* [PATCH] j1939: Fix to softirq tasklet race condition when session is destroyed
@ 2018-02-14 17:45 Elenita Hinds
2018-02-14 19:32 ` Kurt Van Dijck
2018-02-14 20:33 ` Marc Kleine-Budde
0 siblings, 2 replies; 8+ messages in thread
From: Elenita Hinds @ 2018-02-14 17:45 UTC (permalink / raw)
To: linux-can, dev.kurt, o.rempel
Hi all.
I was seeing the kernel panic when receiving J1939 packets
promiscuously over both can0 and can1
(with multi-frame messages). The panic is due to the following line in
kernel/softirq.c (line 518):
if (!test_and_clear_bit(TASKLET_STATE_SCHED,
&t->state))
BUG(); <=== panic here!!
The issue seems similar to a previous patch in can/bcm.c
(see commit https://git.kernel.org/pub/scm/linux/kernel/git/mkl/linux-can-next.git/commit/?id=a06393ed03167771246c4c43192d9c264bc48412),
wherein a race condition can occur while the tasklets are being or
have terminated and the soft irq is checking the flag at the same
time. I mimicked the bcm fix and the panic went away.

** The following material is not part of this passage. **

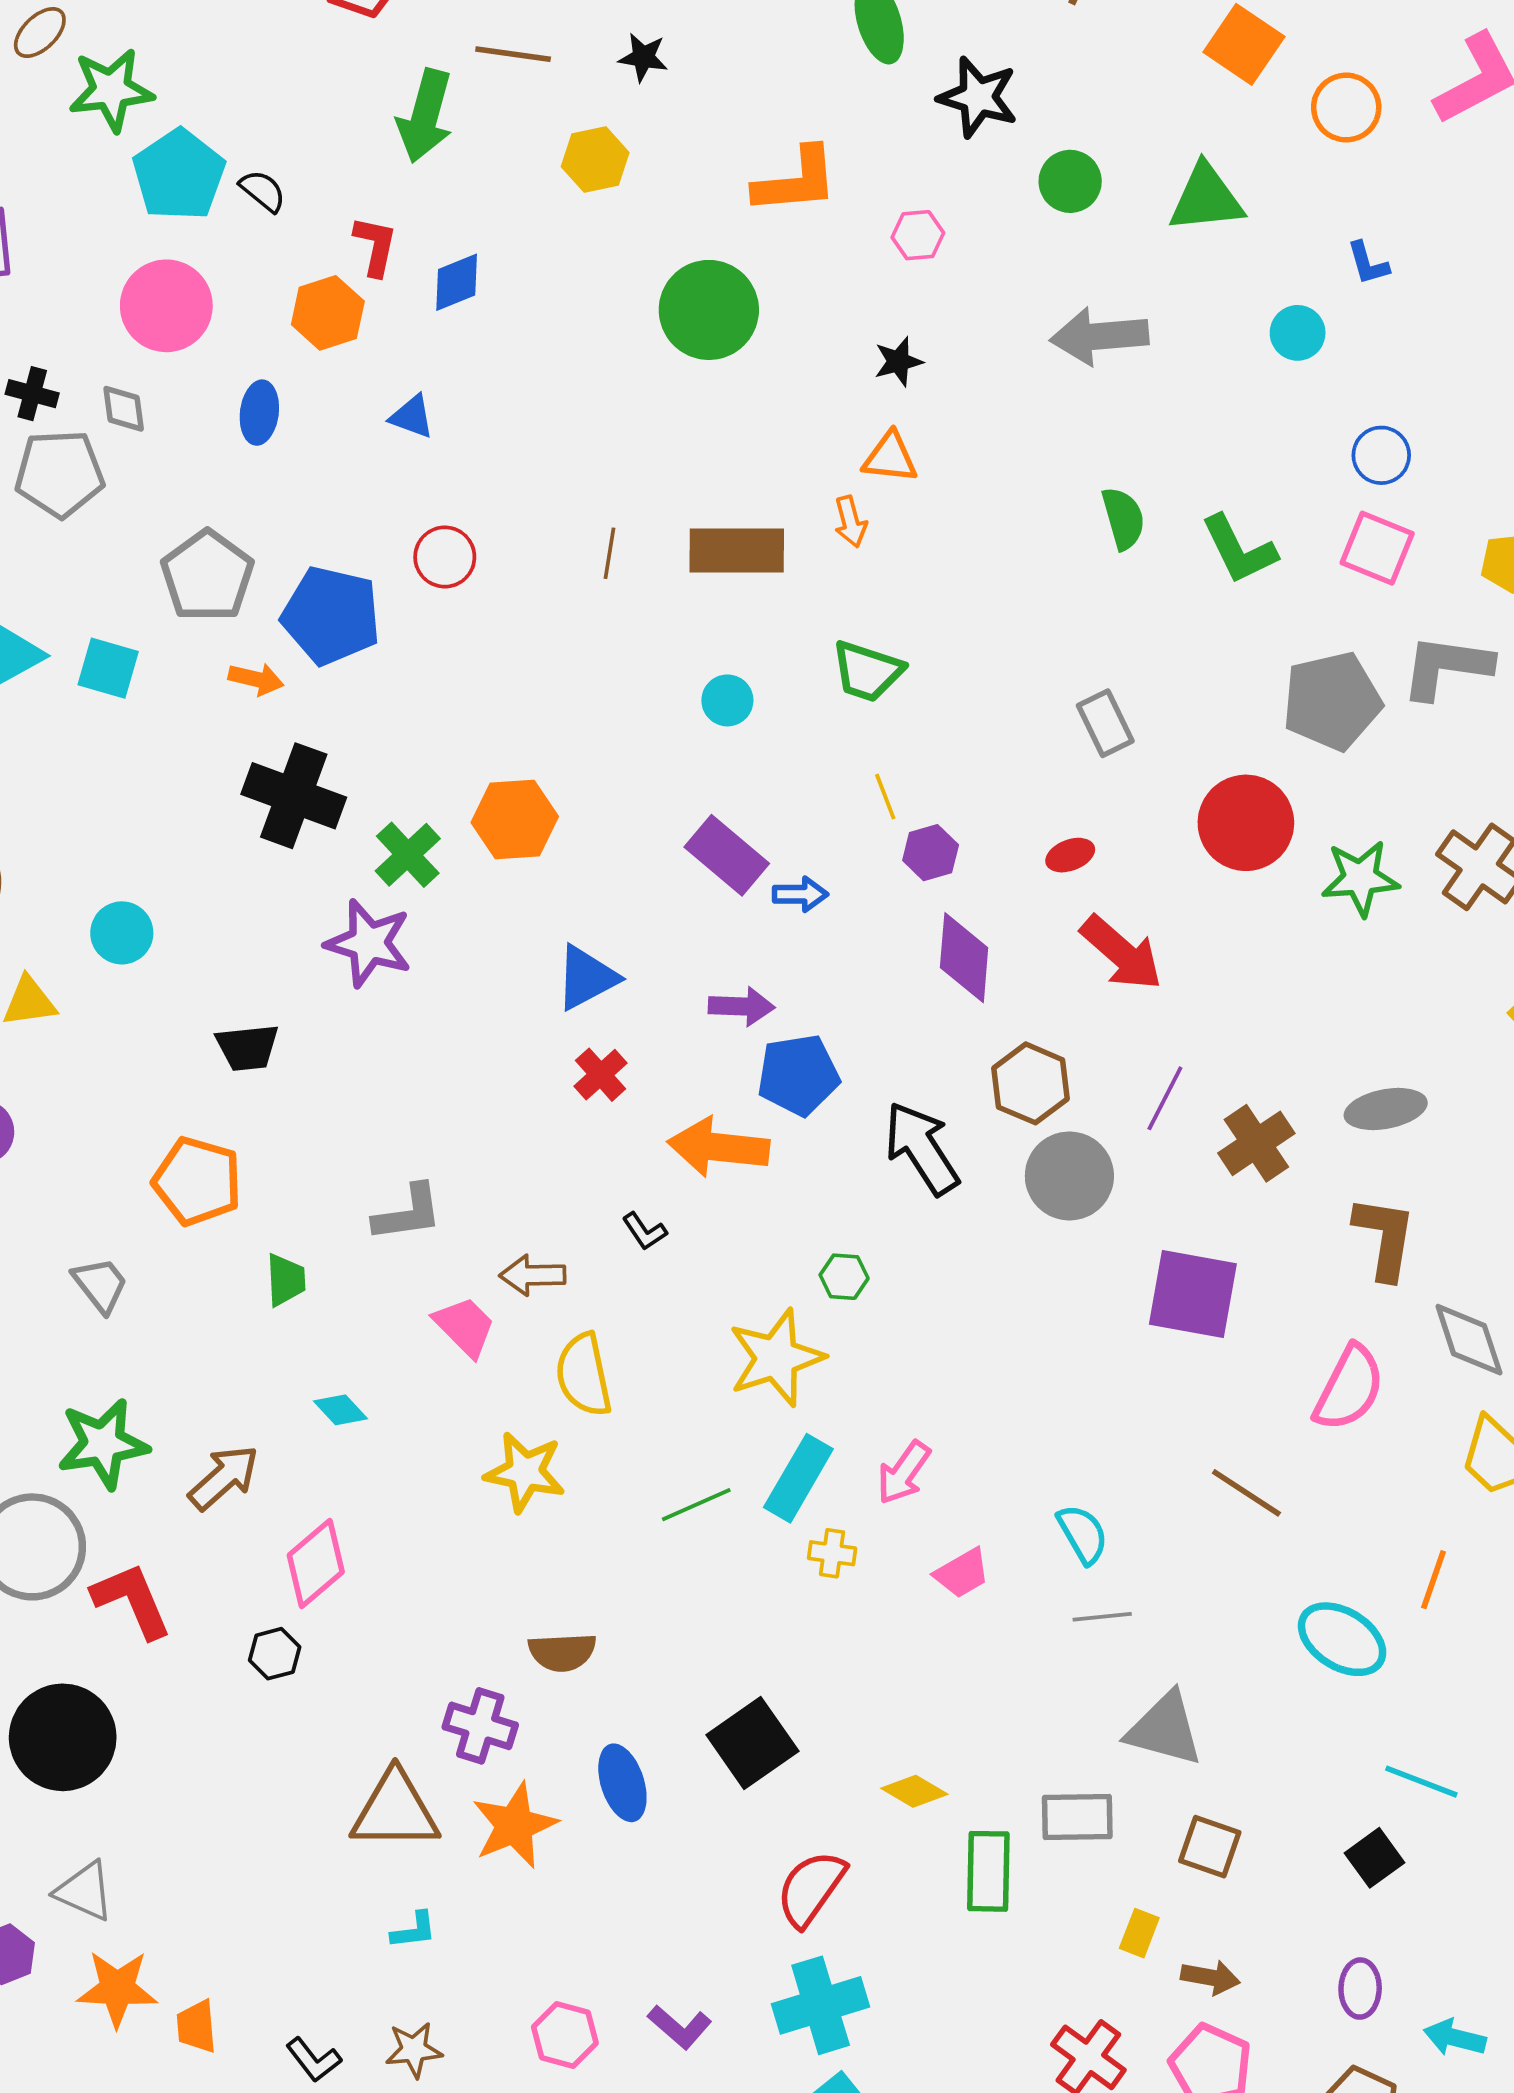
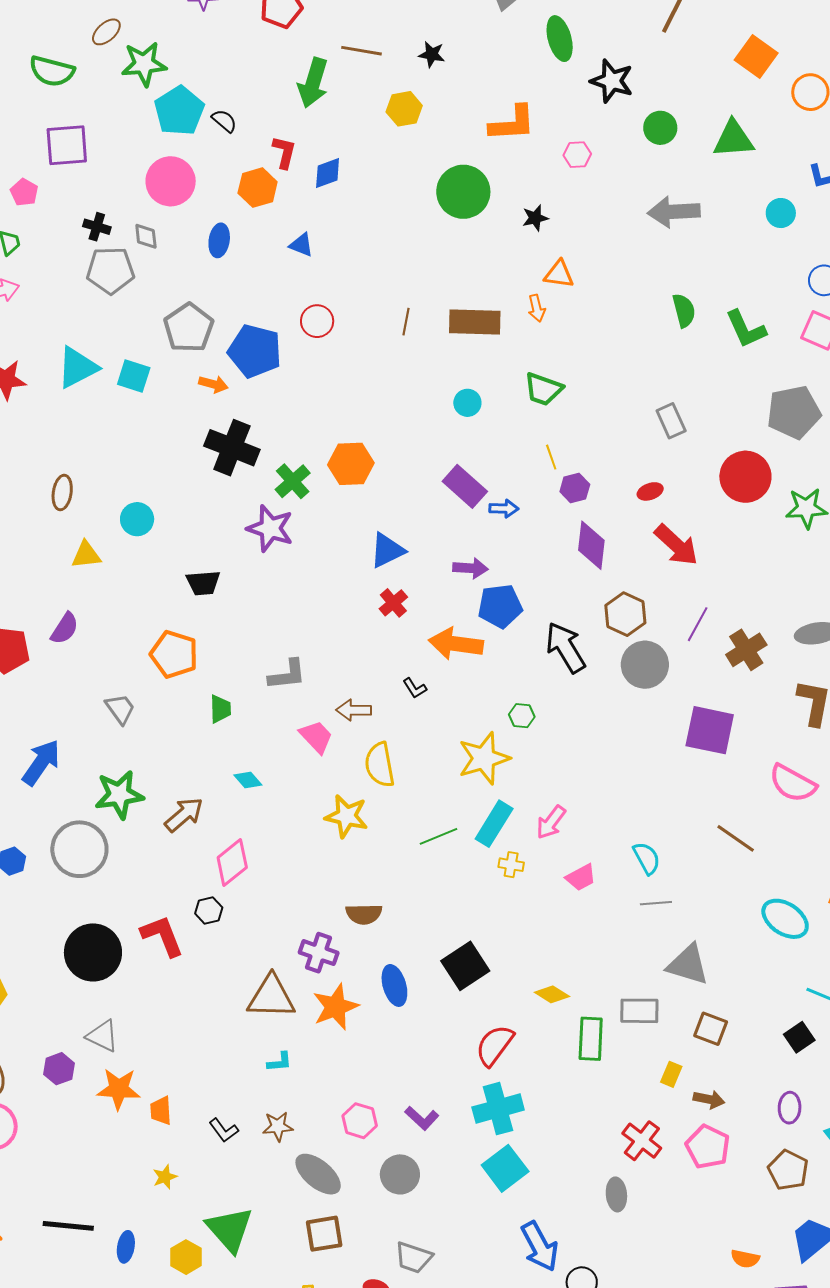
black star: (898, 362) -> (535, 218), moved
pink semicircle: (1349, 1388) -> (793, 783), turned 90
red L-shape: (132, 1600) -> (162, 936), moved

Below is a proposed fix. Please review.
Regards,
Elenita (Hinds)
----
diff --git net/can/j1939/transport.c net/can/j1939/transport.c
index c15412dae565..9114ae7cdf72 100644
--- net/can/j1939/transport.c
+++ net/can/j1939/transport.c
@@ -121,10 +121,27 @@ static inline struct list_head *sessionq(bool extd)
static inline void j1939_session_destroy(struct session *session)
{
kfree_skb(session->skb);
- hrtimer_cancel(&session->rxtimer);
- hrtimer_cancel(&session->txtimer);
- tasklet_disable(&session->rxtask);
- tasklet_disable(&session->txtask);
+
+ /* When terminating a session, a hrtimer or a tasklet might run.
+ * When the hrtimer triggers its associated tasklet and vice versa,
+ * we need to make sure they are not running or scheduled to run.
+ * Otherwise, a race condition can occur when the soft irq is
+ * handling the tasklet, resulting in kernel panic.
+ */
+ while (test_bit(TASKLET_STATE_SCHED, &session->rxtask.state) ||
+ test_bit(TASKLET_STATE_RUN, &session->rxtask.state) ||
+ hrtimer_active(&session->rxtimer)) {
+ hrtimer_cancel(&session->rxtimer);
+ tasklet_disable(&session->rxtask);
+ }
+
+ while (test_bit(TASKLET_STATE_SCHED, &session->txtask.state) ||
+ test_bit(TASKLET_STATE_RUN, &session->txtask.state) ||
+ hrtimer_active(&session->txtimer)) {
+ hrtimer_cancel(&session->txtimer);
+ tasklet_disable(&session->txtask);
+ }
+
kfree(session);
}
^ permalink raw reply related [flat|nested] 8+ messages in thread
* Re: [PATCH] j1939: Fix to softirq tasklet race condition when session is destroyed
2018-02-14 17:45 [PATCH] j1939: Fix to softirq tasklet race condition when session is destroyed Elenita Hinds
@ 2018-02-14 19:32 ` Kurt Van Dijck
2018-02-14 20:20 ` Oliver Hartkopp
2018-02-14 20:33 ` Marc Kleine-Budde
1 sibling, 1 reply; 8+ messages in thread
From: Kurt Van Dijck @ 2018-02-14 19:32 UTC (permalink / raw)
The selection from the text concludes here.